Now suppose that B & C went extinct before humans began cataloging the
natural world around us.  We would never have known they existed at all.  As
far as we could tell, A & D would be unambiguous sister species, and we'd be
left with the messy conundrum of deciding whether we were looking at a case
of a morphocline, or of introgressive hybridization.  That B & C ever
existed would have absolutely no impact on our interpretation of the
relationships between A & D.

Now suppose that B & C never actually went extinct, but instead inhabited a
part of the earth that Humans have a very difficult time accessing (a few
prime examples come to mind...)  For 250 years, we never knew the existence
of B & C -- we only knew of A & D, and our genetic data showed them to form
a clear monophyletic grouping with respect to all other known taxa.  The
zone of gene exchange between A & D could have been thought of either as a
morphocline between sister groups, or as introgressive hybridization between
sister groups.  But then some intrepid taxonomist goes out and discovers
populations of B & C, and genetic data show them to have the phylogenetic
relationships as defined above: ((AB)(CD)).  Would we then necessarily
eliminate the morphocline option for A & D altogether? What aspect of our
knowledge of the existence of B & C changed the relationship between A & D?

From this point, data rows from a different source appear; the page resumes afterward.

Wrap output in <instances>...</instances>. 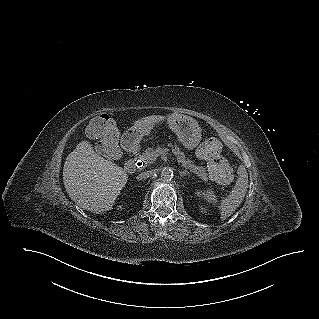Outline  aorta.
<instances>
[{"mask_svg": "<svg viewBox=\"0 0 319 319\" xmlns=\"http://www.w3.org/2000/svg\"><path fill=\"white\" fill-rule=\"evenodd\" d=\"M160 175L162 180L170 181L173 178V171L170 168H164Z\"/></svg>", "mask_w": 319, "mask_h": 319, "instance_id": "1", "label": "aorta"}]
</instances>
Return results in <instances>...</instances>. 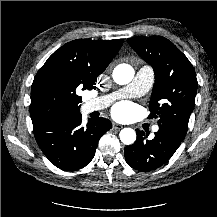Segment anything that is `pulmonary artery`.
Returning a JSON list of instances; mask_svg holds the SVG:
<instances>
[{
    "label": "pulmonary artery",
    "instance_id": "e3ab8cb5",
    "mask_svg": "<svg viewBox=\"0 0 217 217\" xmlns=\"http://www.w3.org/2000/svg\"><path fill=\"white\" fill-rule=\"evenodd\" d=\"M153 82L154 71L152 67L144 65L139 68L132 82L126 87L110 95L87 100L85 103H83L81 110L84 114H88L106 108L114 99L117 98L140 97L150 90ZM158 130V125H154L152 127L153 132H157Z\"/></svg>",
    "mask_w": 217,
    "mask_h": 217
}]
</instances>
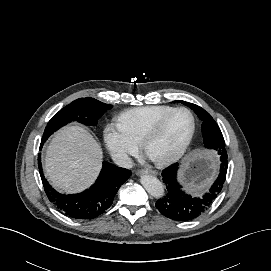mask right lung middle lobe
Wrapping results in <instances>:
<instances>
[{
  "instance_id": "obj_1",
  "label": "right lung middle lobe",
  "mask_w": 271,
  "mask_h": 271,
  "mask_svg": "<svg viewBox=\"0 0 271 271\" xmlns=\"http://www.w3.org/2000/svg\"><path fill=\"white\" fill-rule=\"evenodd\" d=\"M110 107L111 105L102 103L94 98H80L73 101L62 108L48 122L42 137V143L53 132L74 120L88 126H95L99 117Z\"/></svg>"
}]
</instances>
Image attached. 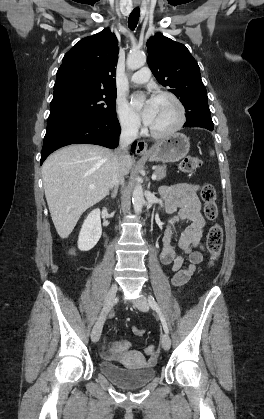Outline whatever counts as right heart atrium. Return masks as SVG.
Masks as SVG:
<instances>
[{
  "label": "right heart atrium",
  "instance_id": "right-heart-atrium-1",
  "mask_svg": "<svg viewBox=\"0 0 264 419\" xmlns=\"http://www.w3.org/2000/svg\"><path fill=\"white\" fill-rule=\"evenodd\" d=\"M115 108L122 129L128 133H137L141 128L140 120L127 101L122 97H118L115 102Z\"/></svg>",
  "mask_w": 264,
  "mask_h": 419
}]
</instances>
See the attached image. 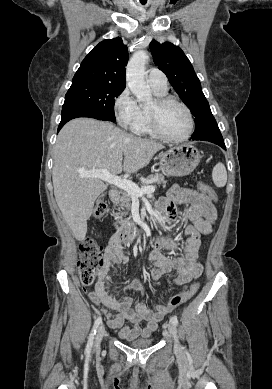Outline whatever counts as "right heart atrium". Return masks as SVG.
<instances>
[{
	"mask_svg": "<svg viewBox=\"0 0 272 389\" xmlns=\"http://www.w3.org/2000/svg\"><path fill=\"white\" fill-rule=\"evenodd\" d=\"M114 112L118 123L124 128H132L141 115V108L128 88L116 97Z\"/></svg>",
	"mask_w": 272,
	"mask_h": 389,
	"instance_id": "right-heart-atrium-1",
	"label": "right heart atrium"
}]
</instances>
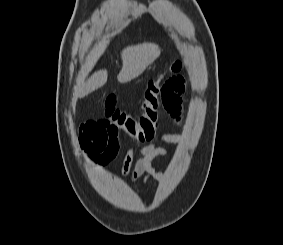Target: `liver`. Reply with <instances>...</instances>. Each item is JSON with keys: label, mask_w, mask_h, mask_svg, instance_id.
<instances>
[{"label": "liver", "mask_w": 283, "mask_h": 245, "mask_svg": "<svg viewBox=\"0 0 283 245\" xmlns=\"http://www.w3.org/2000/svg\"><path fill=\"white\" fill-rule=\"evenodd\" d=\"M159 55L160 48L154 43H143L126 47L121 52L122 69L118 74V81L126 83L137 78ZM107 78V70L95 72L80 90V96H85L102 87L107 82Z\"/></svg>", "instance_id": "1"}]
</instances>
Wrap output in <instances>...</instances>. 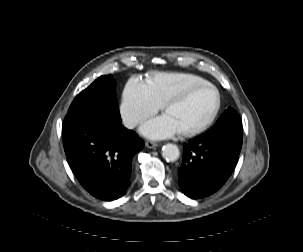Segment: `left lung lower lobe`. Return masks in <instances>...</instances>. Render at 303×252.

> A key part in differentiating the two patterns (morphocline vs.
> introgressive hybridization) can be an understanding of the
> broader relationships of the taxa involved.  You omitted the
> last, perhaps most critical, part of Curtis' statement on the
> mater. As he said:
>  "(It especially helps if the two intergrading species turn out
> not to be sister
> species!)"
> Populations that form part of a differentiating morphocline would
> be monophyletic or possibly paraphylethic - and this could be
> demonstrable with genetic data.
> On the other hand, introgressing taxa (previously distinct
> species that have come together and started to hybridise) need
> not be each others closest relatives - and this could also be
> demonstrable with genetic data (and suitable markers could then
> be used to investigate the extent of introgression).
> If the two "messy" (clinal or introgressing) taxa are most
> closely related (or even paraphyletic with respect to some
> peripheral isolate(s)) the problem is obviously a lot more
> complicated.  Either process could/would produce a similar
> pattern of variation (morphological or genetic), and the
> conundrum you are talking about still raises its head......
> Mike
> -----Original Message-----
> From: Taxacom Discussion List [mailto:TAXACOM at LISTSERV.NHM.KU.EDU]On
> Behalf Of Richard Pyle
> Sent: Wednesday, 21 April 2004 6:45 a.m.
> Subject: Re: Real species and ideology
> > It is often a non-trivial task to distinguish between two
> > subspecies separated by a morphocline, on the one hand, and two species
> > separated by an area of introgressive hybridization, on the other, but
> > genetic tools can often be brought to bear to sort out these issues.
> How would you distinguish the two separate patterns (morphocline of
> subspecies vs. introgressive hybridization) -- even with the best
> of genetic
> tools?  Indeed, is there anything fundamentally different between the two
> patterns, other than our artificial imposition of the rank
> "species" in one
> case, and "subspecies" in another?
> This gets right to the heart of my original question to you,
> about defining
> the terms "real" and "artificial" in an evolution/species context, and in
> supporting one perspective over the other.  This thread has taken a
> different direction than what I had hoped it would, but the above
> quote from
> Curtis brings it back to what I'm most interested in understanding.